::: Working data

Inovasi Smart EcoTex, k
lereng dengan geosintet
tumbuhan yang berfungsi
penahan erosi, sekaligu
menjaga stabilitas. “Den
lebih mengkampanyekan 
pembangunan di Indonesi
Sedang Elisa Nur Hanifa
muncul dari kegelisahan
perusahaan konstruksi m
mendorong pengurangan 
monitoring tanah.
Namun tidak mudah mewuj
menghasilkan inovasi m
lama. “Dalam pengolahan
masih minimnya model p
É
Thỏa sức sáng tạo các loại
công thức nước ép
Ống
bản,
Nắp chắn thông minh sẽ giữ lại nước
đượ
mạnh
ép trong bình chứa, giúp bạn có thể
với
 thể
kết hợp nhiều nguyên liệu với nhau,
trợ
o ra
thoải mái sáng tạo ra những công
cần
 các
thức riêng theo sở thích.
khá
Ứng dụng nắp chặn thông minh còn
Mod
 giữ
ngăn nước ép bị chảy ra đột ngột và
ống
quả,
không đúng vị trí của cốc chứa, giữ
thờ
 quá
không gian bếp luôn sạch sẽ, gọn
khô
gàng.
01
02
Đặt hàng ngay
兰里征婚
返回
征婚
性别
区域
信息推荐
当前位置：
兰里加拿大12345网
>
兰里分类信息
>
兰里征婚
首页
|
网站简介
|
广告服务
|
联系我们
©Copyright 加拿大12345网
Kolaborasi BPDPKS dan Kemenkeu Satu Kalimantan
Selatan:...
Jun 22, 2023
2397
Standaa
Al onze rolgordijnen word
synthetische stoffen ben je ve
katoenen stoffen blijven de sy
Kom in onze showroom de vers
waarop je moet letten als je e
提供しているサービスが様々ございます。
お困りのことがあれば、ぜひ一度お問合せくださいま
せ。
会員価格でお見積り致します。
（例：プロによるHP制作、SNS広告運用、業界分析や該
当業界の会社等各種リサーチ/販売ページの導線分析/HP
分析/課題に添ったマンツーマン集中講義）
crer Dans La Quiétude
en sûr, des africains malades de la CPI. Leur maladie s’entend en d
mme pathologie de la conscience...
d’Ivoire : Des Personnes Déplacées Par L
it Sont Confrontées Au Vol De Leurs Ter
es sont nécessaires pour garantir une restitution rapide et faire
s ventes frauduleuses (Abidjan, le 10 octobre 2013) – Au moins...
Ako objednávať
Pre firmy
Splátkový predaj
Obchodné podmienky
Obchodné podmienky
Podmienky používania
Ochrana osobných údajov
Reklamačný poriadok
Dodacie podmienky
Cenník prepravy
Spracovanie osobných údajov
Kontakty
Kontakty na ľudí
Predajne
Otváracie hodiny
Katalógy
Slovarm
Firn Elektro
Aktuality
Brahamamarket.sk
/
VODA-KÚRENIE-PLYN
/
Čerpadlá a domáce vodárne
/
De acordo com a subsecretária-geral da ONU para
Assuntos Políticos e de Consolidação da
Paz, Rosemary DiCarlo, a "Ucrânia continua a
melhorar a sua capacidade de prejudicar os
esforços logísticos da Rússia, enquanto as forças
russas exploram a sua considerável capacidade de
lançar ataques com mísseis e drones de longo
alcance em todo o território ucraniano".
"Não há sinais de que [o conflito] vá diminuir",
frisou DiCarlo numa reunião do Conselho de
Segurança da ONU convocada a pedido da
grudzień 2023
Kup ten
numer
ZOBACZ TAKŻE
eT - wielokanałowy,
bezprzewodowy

::::::
::: Working data

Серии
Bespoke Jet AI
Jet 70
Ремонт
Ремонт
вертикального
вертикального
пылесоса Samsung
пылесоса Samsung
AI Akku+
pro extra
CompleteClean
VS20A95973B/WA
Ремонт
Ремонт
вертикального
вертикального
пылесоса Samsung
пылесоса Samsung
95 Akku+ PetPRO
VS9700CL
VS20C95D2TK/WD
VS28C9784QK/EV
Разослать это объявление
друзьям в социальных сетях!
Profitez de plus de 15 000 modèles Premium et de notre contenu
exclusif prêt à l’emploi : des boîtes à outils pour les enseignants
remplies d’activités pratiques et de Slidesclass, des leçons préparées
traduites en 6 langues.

::::::

# What is being asked
Above are the records; repeat exactly the lines from the one holding "Inovasi Smart EcoTex, k" down to the one holding "melhorar a sua capacidade de prejudicar os", end lines included.

# Response
Inovasi Smart EcoTex, k
lereng dengan geosintet
tumbuhan yang berfungsi
penahan erosi, sekaligu
menjaga stabilitas. “Den
lebih mengkampanyekan 
pembangunan di Indonesi
Sedang Elisa Nur Hanifa
muncul dari kegelisahan
perusahaan konstruksi m
mendorong pengurangan 
monitoring tanah.
Namun tidak mudah mewuj
menghasilkan inovasi m
lama. “Dalam pengolahan
masih minimnya model p
É
Thỏa sức sáng tạo các loại
công thức nước ép
Ống
bản,
Nắp chắn thông minh sẽ giữ lại nước
đượ
mạnh
ép trong bình chứa, giúp bạn có thể
với
 thể
kết hợp nhiều nguyên liệu với nhau,
trợ
o ra
thoải mái sáng tạo ra những công
cần
 các
thức riêng theo sở thích.
khá
Ứng dụng nắp chặn thông minh còn
Mod
 giữ
ngăn nước ép bị chảy ra đột ngột và
ống
quả,
không đúng vị trí của cốc chứa, giữ
thờ
 quá
không gian bếp luôn sạch sẽ, gọn
khô
gàng.
01
02
Đặt hàng ngay
兰里征婚
返回
征婚
性别
区域
信息推荐
当前位置：
兰里加拿大12345网
>
兰里分类信息
>
兰里征婚
首页
|
网站简介
|
广告服务
|
联系我们
©Copyright 加拿大12345网
Kolaborasi BPDPKS dan Kemenkeu Satu Kalimantan
Selatan:...
Jun 22, 2023
2397
Standaa
Al onze rolgordijnen word
synthetische stoffen ben je ve
katoenen stoffen blijven de sy
Kom in onze showroom de vers
waarop je moet letten als je e
提供しているサービスが様々ございます。
お困りのことがあれば、ぜひ一度お問合せくださいま
せ。
会員価格でお見積り致します。
（例：プロによるHP制作、SNS広告運用、業界分析や該
当業界の会社等各種リサーチ/販売ページの導線分析/HP
分析/課題に添ったマンツーマン集中講義）
crer Dans La Quiétude
en sûr, des africains malades de la CPI. Leur maladie s’entend en d
mme pathologie de la conscience...
d’Ivoire : Des Personnes Déplacées Par L
it Sont Confrontées Au Vol De Leurs Ter
es sont nécessaires pour garantir une restitution rapide et faire
s ventes frauduleuses (Abidjan, le 10 octobre 2013) – Au moins...
Ako objednávať
Pre firmy
Splátkový predaj
Obchodné podmienky
Obchodné podmienky
Podmienky používania
Ochrana osobných údajov
Reklamačný poriadok
Dodacie podmienky
Cenník prepravy
Spracovanie osobných údajov
Kontakty
Kontakty na ľudí
Predajne
Otváracie hodiny
Katalógy
Slovarm
Firn Elektro
Aktuality
Brahamamarket.sk
/
VODA-KÚRENIE-PLYN
/
Čerpadlá a domáce vodárne
/
De acordo com a subsecretária-geral da ONU para
Assuntos Políticos e de Consolidação da
Paz, Rosemary DiCarlo, a "Ucrânia continua a
melhorar a sua capacidade de prejudicar os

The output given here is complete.